The inconvenient facts about Ted’s position on abortion are all too clear. While serving in Congress, the governor voted several times in favor of governmental funding of abortions, and even federal funding of research into the “abortion pill.” He has received unquestioning support from NARAL, and he has promised to veto any pro-life legislation that comes from our state representatives.
In addition, Comrade Ted received a 100% rating from the NEA, and was heartily endorsed by the teachers’ unions. Those unions have a long-standing opposition to private and religious schools, or any competition to a state-sponsored monopoly on education – a monopoly that would insure their jobs regardless of ability. So, political payback required the governor to being quickly to remove the biggest sources of competition to our failing school system – private and religious schools.

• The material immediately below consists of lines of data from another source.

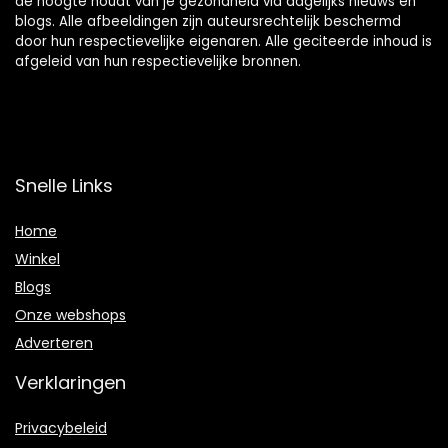
de hoogte houdt van je gezondheid via dagelijks nieuws en
blogs. Alle afbeeldingen zijn auteursrechtelijk beschermd
door hun respectievelijke eigenaren. Alle geciteerde inhoud is
afgeleid van hun respectievelijke bronnen.
Snelle Links
Home
Winkel
Blogs
Onze webshops
Adverteren
Verklaringen
Privacybeleid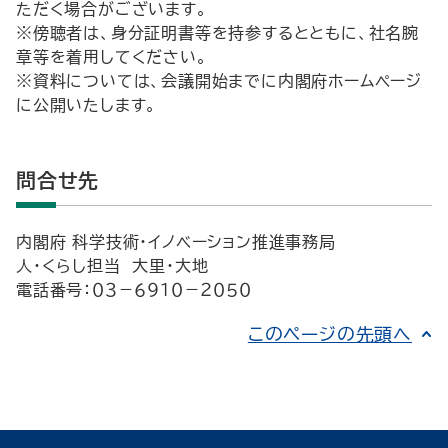
ただく場合がございます。
※傍聴者は、身分証明書等を持参するとともに、社名腕
章等を着用してください。
※資料については、会議開始までに内閣府ホームページ
に公開いたします。
問合せ先
内閣府 科学技術・イノベーション推進事務局
人・くらし担当 大里・大地
電話番号：０３－６９１０－２０５０
このページの先頭へ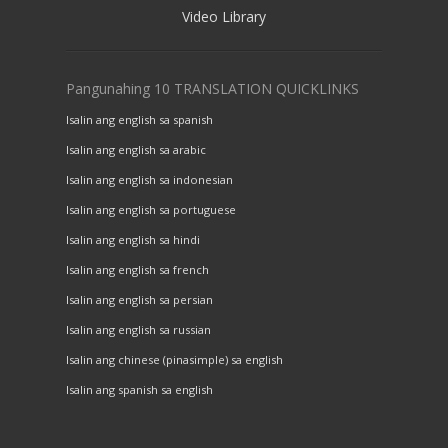
Video Library
Pangunahing 10 TRANSLATION QUICKLINKS
Isalin ang english sa spanish
Isalin ang english sa arabic
Isalin ang english sa indonesian
Isalin ang english sa portuguese
Isalin ang english sa hindi
Isalin ang english sa french
Isalin ang english sa persian
Isalin ang english sa russian
Isalin ang chinese (pinasimple) sa english
Isalin ang spanish sa english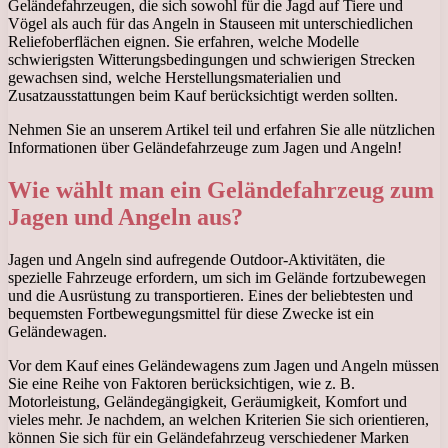
Geländefahrzeugen, die sich sowohl für die Jagd auf Tiere und
Vögel als auch für das Angeln in Stauseen mit unterschiedlichen
Reliefoberflächen eignen. Sie erfahren, welche Modelle
schwierigsten Witterungsbedingungen und schwierigen Strecken
gewachsen sind, welche Herstellungsmaterialien und
Zusatzausstattungen beim Kauf berücksichtigt werden sollten.
Nehmen Sie an unserem Artikel teil und erfahren Sie alle nützlichen
Informationen über Geländefahrzeuge zum Jagen und Angeln!
Wie wählt man ein Geländefahrzeug zum
Jagen und Angeln aus?
Jagen und Angeln sind aufregende Outdoor-Aktivitäten, die
spezielle Fahrzeuge erfordern, um sich im Gelände fortzubewegen
und die Ausrüstung zu transportieren. Eines der beliebtesten und
bequemsten Fortbewegungsmittel für diese Zwecke ist ein
Geländewagen.
Vor dem Kauf eines Geländewagens zum Jagen und Angeln müssen
Sie eine Reihe von Faktoren berücksichtigen, wie z. B.
Motorleistung, Geländegängigkeit, Geräumigkeit, Komfort und
vieles mehr. Je nachdem, an welchen Kriterien Sie sich orientieren,
können Sie sich für ein Geländefahrzeug verschiedener Marken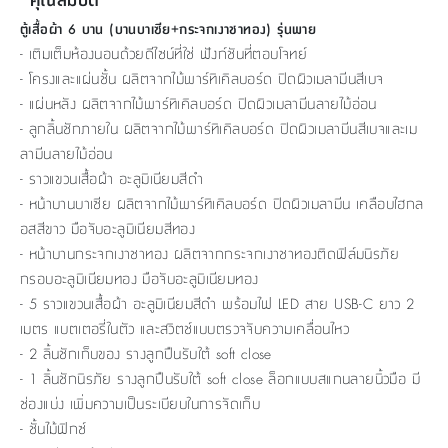
ตู้เสื้อผ้า 6 บาน (บานบาเซีย+กระจกเงาชาทอง) รุ่นพาย
- เติมเต็มห้องนอนด้วยดีไซน์ที่ใช่ ฟังก์ชันที่ตอบโจทย์
- โครงและแผ่นชั้น ผลิตจากไม้พาร์ทิเคิลบอร์ด ปิดผิวเมลามีนสีเบจ
- แผ่นหลัง ผลิตจากไม้พาร์ทิเคิลบอร์ด ปิดผิวเมลามีนลายไม้อ่อน
- ลูกลิ้นชักภายใน ผลิตจากไม้พาร์ทิเคิลบอร์ด ปิดผิวเมลามีนสีเบจและเม
ลามีนลายไม้อ่อน
- ราวแขวนเสื้อผ้า อะลูมิเนียมสีดำ
- หน้าบานบาเซีย ผลิตจากไม้พาร์ทิเคิลบอร์ด ปิดผิวเมลามีน เคลือบไฮกล
อสสีขาว มือจับอะลูมิเนียมสีทอง
- หน้าบานกระจกเงาชาทอง ผลิตจากกระจกเงาชาทองติดฟิล์มนิรภัย
กรอบอะลูมิเนียมทอง มือจับอะลูมิเนียมทอง
- 5 ราวแขวนเสื้อผ้า อะลูมิเนียมสีดำ พร้อมไฟ LED สาย USB-C ยาว 2
เมตร แบตเตอรี่ในตัว และสวิตช์แบบตรวจจับความเคลื่อนไหว
- 2 ลิ้นชักเก็บของ รางลูกปืนรับใต้ soft close
- 1 ลิ้นชักนิรภัย รางลูกปืนรับใต้ soft close ล็อกแบบสแกนลายนิ้วมือ มี
ช่องแบ่ง เพิ่มความเป็นระเบียบในการจัดเก็บ
- ชั้นไม้ฟิกซ์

I find it interesting that the governor heartily endorses using my taxpayer dollars to fund something I’m against – abortion, but wishes to deny it for something to which liberals object. And before quoting the First Amendment at me, I heartily suggest everyone re-read that one – there is no “wall of separation”, excepting that the government shall mandate no religion on the people. (In fact, this phrase derives from a letter from Jefferson to Danbury, Connecticut, Baptists.) Red Ted also plans on eliminating the ability of for-profit companies to run charter schools. Because we all know that for-profit companies will compete to gain more students (hence profits), and in order to compete they might well provide a superior education at a lower price than their public school counterparts.
My recommendation to our Komissar? Let citizens carry their own tax dollars to the school of their choice. If parents want to take their children to private school, why should they continue to pay double? Introduce more competition to the schools, not less – competition drives excellence, no matter what the self-styled experts at the American Psychological Association (the same folks who published an article claiming adult-child sex isn’t harmful) say. After all, isn’t this all about the children? How can we, in good conscience, deny them the education they deserve – instead of the one that the government has been giving them?